Most of the highly scored are those shunned by the mainstream media.  Here is a very limited list of people (some maybe born outside of the US).  Noam Chomsky is the gold standard when it comes to public intellectuals, although he is slowing down.  Glenn Greenwald is active and writes extensively and pervasively about the rule of law in the US.  I also like Justin Raimondo, Norman Solomon, Ron Paul, and Paul Craig Roberts.  I learn from these people and others over the years, albeit not on every subjects from everyone.  Importantly, much of what they write about not only applies to the US, but also serves as lessons to the rest of the world.  This broad perspective is something I find glaringly missing in the past 30-year-long discussions in China.  That generation of Chinese "Public Intellectuals" simply lack a sufficient understanding of the world and its history, critical thinking ability, and vision.  I read on NYT in the 1990s some Westerner commenting that the so-called elites in China either followed the government completely or listened to the US completely.

One person I like who doesn't fit the intellectual label is Jimmy Carter, aka the best ex-president in US history.  He has been advocating for the poor and anti-war since 1990s.  I wonder what he would have done if he were in office.  His own fours years were full of chaos, leaving us relatively little to judge from.  This is what is terribly wrong in America, part I.  Officials don't vote for or say what he believes in when he is in office, only after or before.  Many ex-government officials talk against wars but clamoring for wars while inside.  John Kerry and Hillary Clinton must have been regretting their votes dearly for the Iraq War secretly while running for the presidents later.  Obama must have felt very lucky: if he had been in the Senate he mostly likely would have voted like Kerry and Clinton. 

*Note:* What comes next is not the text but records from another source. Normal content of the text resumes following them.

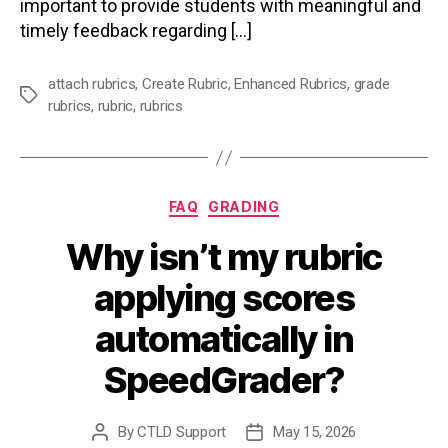
important to provide students with meaningful and
timely feedback regarding […]
attach rubrics
,
Create Rubric
,
Enhanced Rubrics
,
grade
Tags
rubrics
,
rubric
,
rubrics
Categories
FAQ
GRADING
Why isn’t my rubric
applying scores
automatically in
SpeedGrader?
By
CTLD Support
May 15, 2026
Post
Post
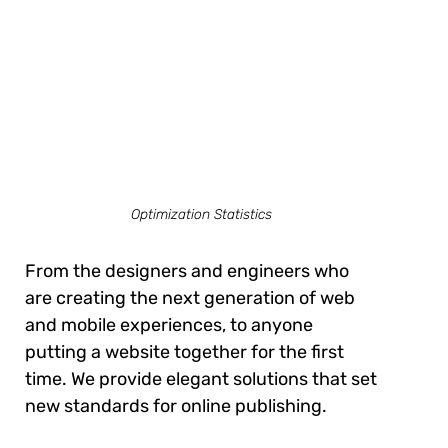
Optimization Statistics
From the designers and engineers who
are creating the next generation of web
and mobile experiences, to anyone
putting a website together for the first
time. We provide elegant solutions that set
new standards for online publishing.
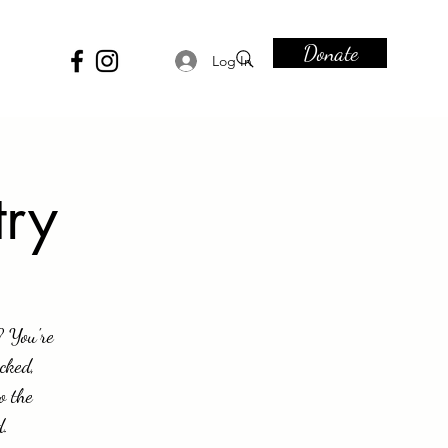
Donate
Log In
try
? You're
cked,
o the
d.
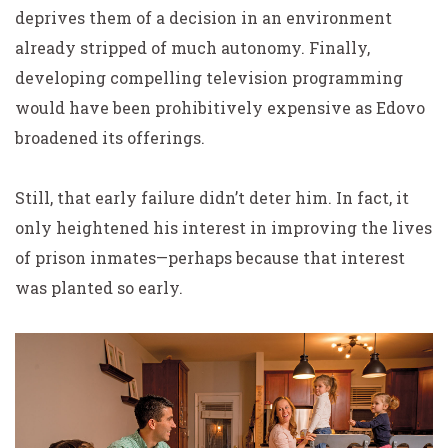
deprives them of a decision in an environment
already stripped of much autonomy. Finally,
developing compelling television programming
would have been prohibitively expensive as Edovo
broadened its offerings.
Still, that early failure didn’t deter him. In fact, it
only heightened his interest in improving the lives
of prison inmates—perhaps because that interest
was planted so early.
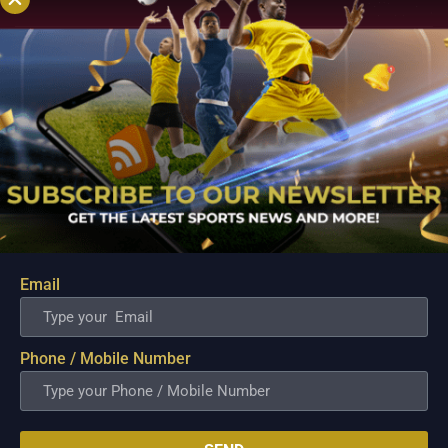
Email
PBA; Road Warriors overcome second-half
struggles, hold firm to secure gritty win
Phone / Mobile Number
Aug 6, 2026
The NLEX Road Warriors survived a difficult second half after
watching their offense lose its rhythm, but the team's
dominant start ultimately provided enough breathing room to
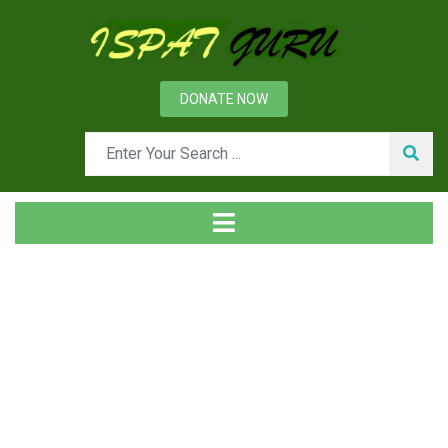
DONATE NOW
Tag
Home
Posts tagged CCS/U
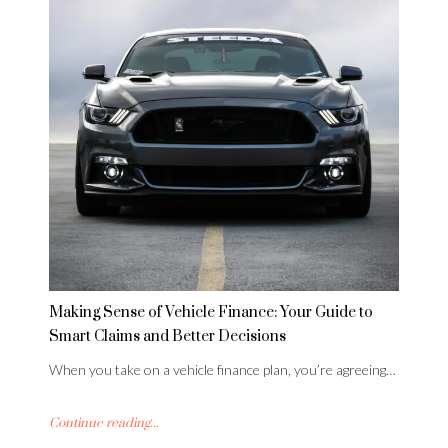
Making Sense of Vehicle Finance: Your Guide to
Smart Claims and Better Decisions
When you take on a vehicle finance plan, you’re agreeing…
Continue reading...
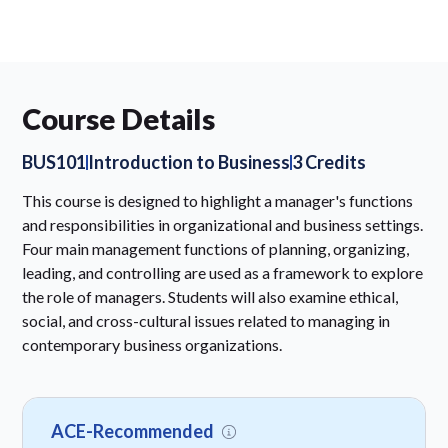
Course Details
BUS101
Introduction to Business
3 Credits
This course is designed to highlight a manager's functions
and responsibilities in organizational and business settings.
Four main management functions of planning, organizing,
leading, and controlling are used as a framework to explore
the role of managers. Students will also examine ethical,
social, and cross-cultural issues related to managing in
contemporary business organizations.
ACE-Recommended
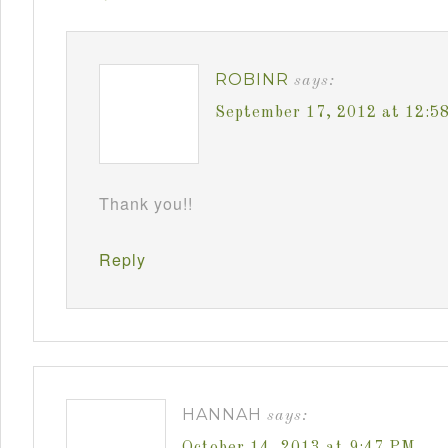
ROBINR
says:
September 17, 2012 at 12:5
Thank you!!
Reply
HANNAH
says:
October 14, 2013 at 9:47 PM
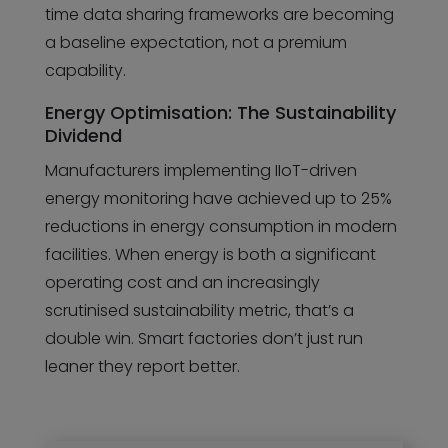
time data sharing frameworks are becoming
a baseline expectation, not a premium
capability.
Energy Optimisation: The Sustainability
Dividend
Manufacturers implementing IIoT-driven
energy monitoring have achieved up to 25%
reductions in energy consumption in modern
facilities. When energy is both a significant
operating cost and an increasingly
scrutinised sustainability metric, that’s a
double win. Smart factories don’t just run
leaner they report better.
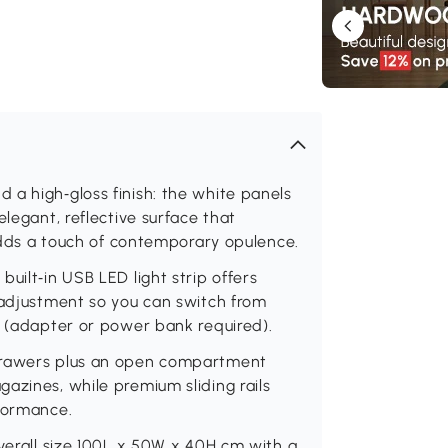
a high‑gloss finish: the white panels
elegant, reflective surface that
 adds a touch of contemporary opulence.
uilt‑in USB LED light strip offers
 adjustment so you can switch from
s (adapter or power bank required).
 drawers plus an open compartment
azines, while premium sliding rails
rformance.
overall size 100L x 50W x 40H cm with a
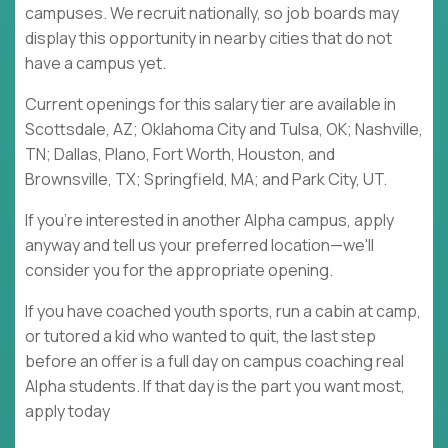
campuses. We recruit nationally, so job boards may
display this opportunity in nearby cities that do not
have a campus yet.
Current openings for this salary tier are available in
Scottsdale, AZ; Oklahoma City and Tulsa, OK; Nashville,
TN; Dallas, Plano, Fort Worth, Houston, and
Brownsville, TX; Springfield, MA; and Park City, UT.
If you're interested in another Alpha campus, apply
anyway and tell us your preferred location—we'll
consider you for the appropriate opening.
If you have coached youth sports, run a cabin at camp,
or tutored a kid who wanted to quit, the last step
before an offer is a full day on campus coaching real
Alpha students. If that day is the part you want most,
apply today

Four people who I don't like but sufficiently fit the mainstream.  The first is Thomas Friedman, a NYT columnist.  I read him mostly in the mid-late 1990s when traditional media still dominated.  Everything he writes from then till now can be summarized in two sentences: 1. The Earth is flat; and 2. America uses McDonald's to rule the world.  The second is Paul Krugman, who has the similar status in the media as Thomas Friedman before.  He is a typical American liberal who likes to fight the Republicans.  Not a market fundamentalist like most economists, he knows little realities beyond the US.  The third is William Kristol, a neocon.  It was comical seeing him talking non-stop WMD nonsense on TV since 1990s to the Iraq War.  It became a farce when he together with those alike was even rewarded afterward, which indicates something terribly wrong in America, part II.  Responding to his critics, he said something like: feel free to disagree with or ignore me.  One has to admire his thick skin, though.  The fourth is Christopher Hitchens.  He died in Dec 2011 and received a round of eulogies, although he was by no means a pleasant fellow when alive.  His story on Mather Teresa was enlightening, and denouncing Henry Kissinger was a highlight.  His anti-religion stand was laudable, but it gets overboard if you go into other people's worshipping places and debating the issue.  He became sort of a neocon after 2000, a huge turnoff. 

So one can always learn from the Americans, good or bad.